━━━ Records for the exercise ━━━

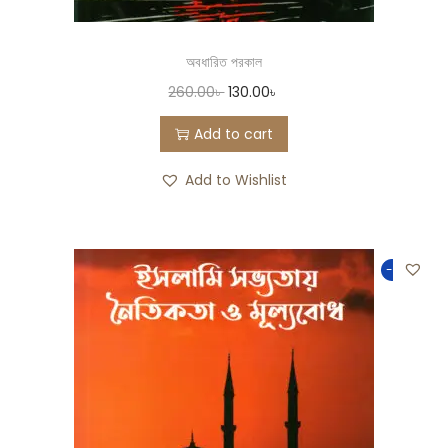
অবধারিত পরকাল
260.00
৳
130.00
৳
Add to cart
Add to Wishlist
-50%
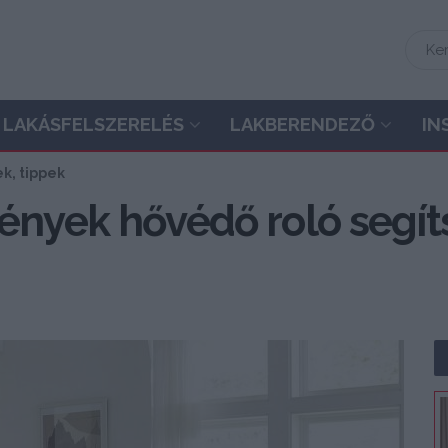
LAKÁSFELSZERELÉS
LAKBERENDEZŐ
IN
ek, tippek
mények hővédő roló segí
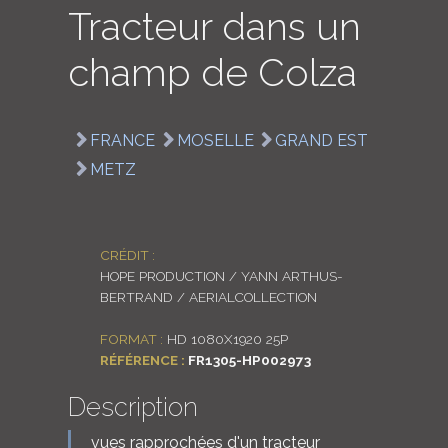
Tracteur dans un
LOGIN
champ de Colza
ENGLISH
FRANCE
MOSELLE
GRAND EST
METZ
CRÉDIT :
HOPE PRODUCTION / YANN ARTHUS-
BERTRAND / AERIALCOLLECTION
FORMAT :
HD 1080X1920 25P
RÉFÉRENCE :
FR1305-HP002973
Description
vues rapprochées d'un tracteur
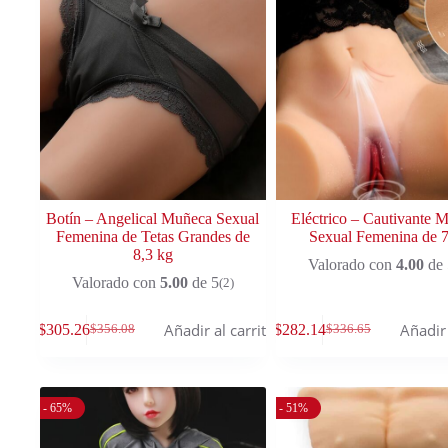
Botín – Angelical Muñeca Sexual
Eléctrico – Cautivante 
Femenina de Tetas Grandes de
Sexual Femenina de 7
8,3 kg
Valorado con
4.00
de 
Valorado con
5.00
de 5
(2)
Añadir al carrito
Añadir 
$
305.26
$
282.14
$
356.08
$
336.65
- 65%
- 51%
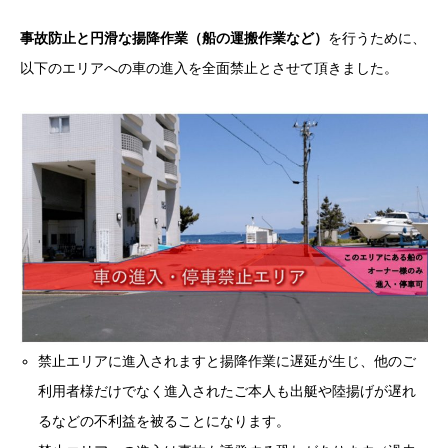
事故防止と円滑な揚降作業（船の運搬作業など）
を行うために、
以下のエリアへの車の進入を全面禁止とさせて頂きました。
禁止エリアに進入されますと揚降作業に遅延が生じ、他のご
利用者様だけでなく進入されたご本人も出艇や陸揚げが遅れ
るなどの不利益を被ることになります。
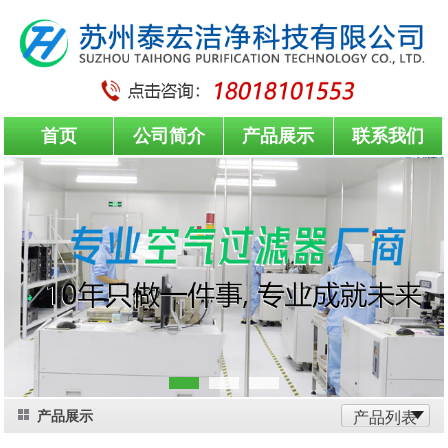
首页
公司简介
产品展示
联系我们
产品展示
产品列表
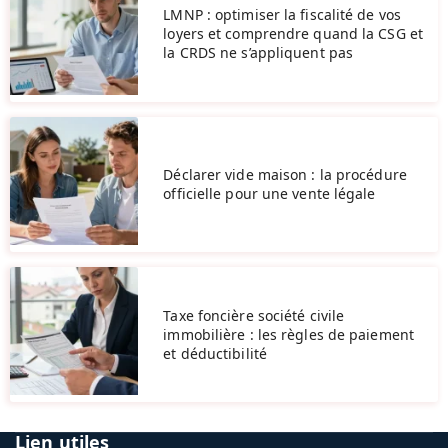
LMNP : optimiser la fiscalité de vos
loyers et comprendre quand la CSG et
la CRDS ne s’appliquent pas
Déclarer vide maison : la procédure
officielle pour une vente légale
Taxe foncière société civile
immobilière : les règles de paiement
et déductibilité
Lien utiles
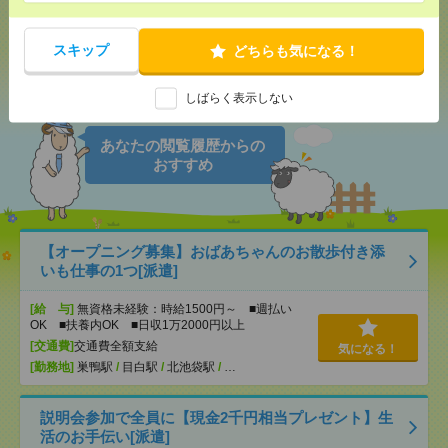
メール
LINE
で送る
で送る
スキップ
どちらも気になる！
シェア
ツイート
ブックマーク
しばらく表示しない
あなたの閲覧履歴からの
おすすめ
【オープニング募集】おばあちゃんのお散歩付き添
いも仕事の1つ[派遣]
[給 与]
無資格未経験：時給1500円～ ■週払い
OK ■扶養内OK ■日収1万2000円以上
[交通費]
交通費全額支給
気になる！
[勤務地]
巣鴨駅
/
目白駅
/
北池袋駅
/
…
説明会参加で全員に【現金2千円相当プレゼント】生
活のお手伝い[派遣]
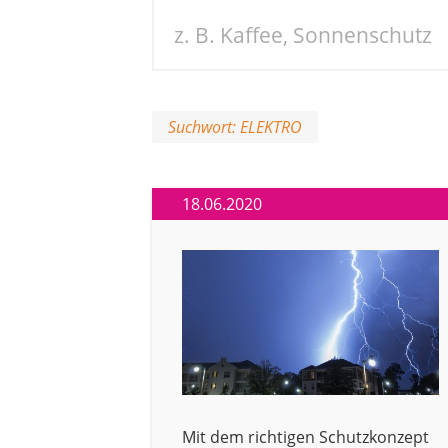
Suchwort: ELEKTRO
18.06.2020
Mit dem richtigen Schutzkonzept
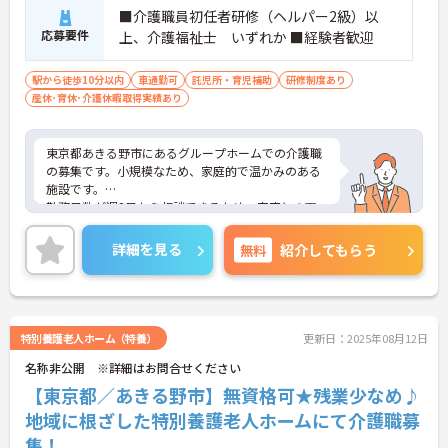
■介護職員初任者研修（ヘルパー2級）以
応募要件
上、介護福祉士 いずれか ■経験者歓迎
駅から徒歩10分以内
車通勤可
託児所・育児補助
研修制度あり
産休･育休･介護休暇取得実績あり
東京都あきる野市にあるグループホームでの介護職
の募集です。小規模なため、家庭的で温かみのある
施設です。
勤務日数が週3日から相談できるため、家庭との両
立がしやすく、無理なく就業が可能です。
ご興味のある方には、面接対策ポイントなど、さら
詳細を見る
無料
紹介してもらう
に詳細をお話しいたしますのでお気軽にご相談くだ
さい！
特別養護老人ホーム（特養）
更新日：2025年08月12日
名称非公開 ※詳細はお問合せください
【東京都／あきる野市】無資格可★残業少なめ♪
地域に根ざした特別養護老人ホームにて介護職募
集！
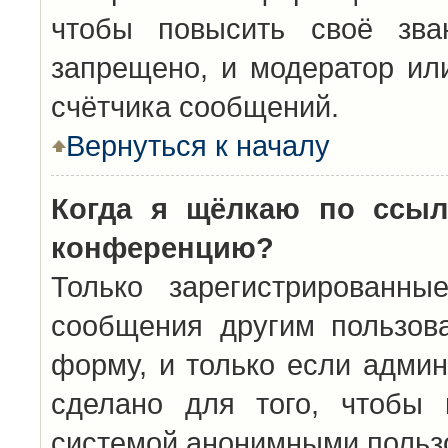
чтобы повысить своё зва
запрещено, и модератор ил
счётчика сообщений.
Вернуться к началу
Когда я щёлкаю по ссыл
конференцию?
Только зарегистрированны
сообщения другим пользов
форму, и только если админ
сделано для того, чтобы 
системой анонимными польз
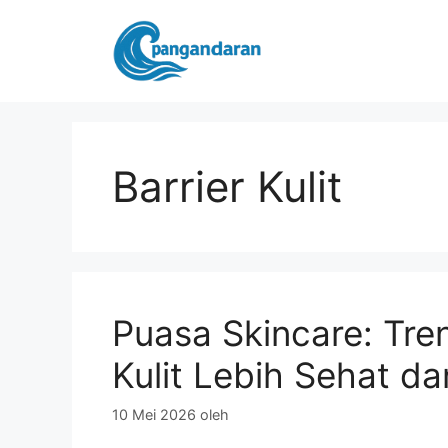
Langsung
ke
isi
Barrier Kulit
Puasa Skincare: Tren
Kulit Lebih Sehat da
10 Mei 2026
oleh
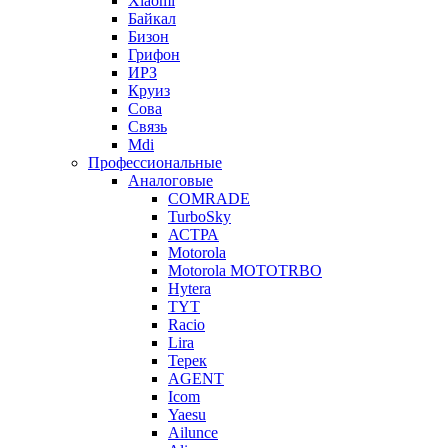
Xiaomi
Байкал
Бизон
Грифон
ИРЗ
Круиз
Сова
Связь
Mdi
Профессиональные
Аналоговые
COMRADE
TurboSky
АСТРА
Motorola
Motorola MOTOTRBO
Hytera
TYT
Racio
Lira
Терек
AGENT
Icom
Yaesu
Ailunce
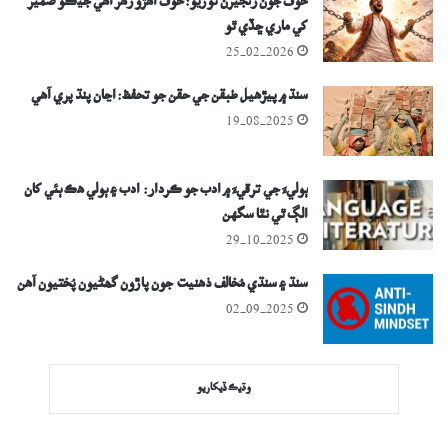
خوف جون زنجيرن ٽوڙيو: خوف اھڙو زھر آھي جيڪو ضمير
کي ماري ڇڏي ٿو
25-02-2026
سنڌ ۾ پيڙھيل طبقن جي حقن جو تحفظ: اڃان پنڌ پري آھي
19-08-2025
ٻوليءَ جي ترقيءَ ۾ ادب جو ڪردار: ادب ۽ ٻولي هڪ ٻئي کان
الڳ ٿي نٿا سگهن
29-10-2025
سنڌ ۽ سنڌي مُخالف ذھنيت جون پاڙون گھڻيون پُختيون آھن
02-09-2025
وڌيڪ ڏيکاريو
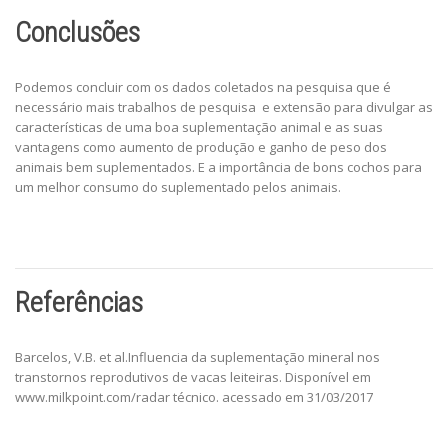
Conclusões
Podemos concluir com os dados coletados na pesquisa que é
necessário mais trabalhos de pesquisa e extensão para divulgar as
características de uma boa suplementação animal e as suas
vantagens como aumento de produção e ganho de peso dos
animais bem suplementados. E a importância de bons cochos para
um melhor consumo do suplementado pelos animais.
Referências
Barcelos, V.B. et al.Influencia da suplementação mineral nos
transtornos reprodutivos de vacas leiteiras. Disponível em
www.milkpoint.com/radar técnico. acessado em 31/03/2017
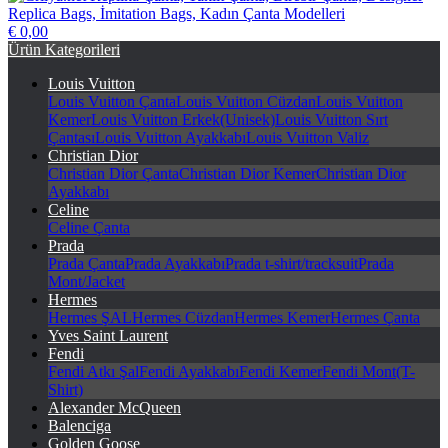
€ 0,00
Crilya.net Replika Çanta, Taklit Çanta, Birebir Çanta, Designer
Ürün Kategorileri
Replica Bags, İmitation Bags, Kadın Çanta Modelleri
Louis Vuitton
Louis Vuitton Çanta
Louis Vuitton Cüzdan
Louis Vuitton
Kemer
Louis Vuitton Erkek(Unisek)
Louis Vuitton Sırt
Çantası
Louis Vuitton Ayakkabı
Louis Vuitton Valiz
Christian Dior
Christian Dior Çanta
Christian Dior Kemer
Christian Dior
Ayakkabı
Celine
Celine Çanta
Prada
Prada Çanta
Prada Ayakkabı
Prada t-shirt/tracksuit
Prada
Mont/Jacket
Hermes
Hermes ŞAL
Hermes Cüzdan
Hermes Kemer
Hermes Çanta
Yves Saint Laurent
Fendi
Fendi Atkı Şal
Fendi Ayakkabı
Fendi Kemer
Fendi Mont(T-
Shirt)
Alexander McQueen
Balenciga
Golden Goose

━━━

■ How to complete this task ■
State the number of lines in the data that include the string "Louis", and add nothing else.

■ Response to this task ■
8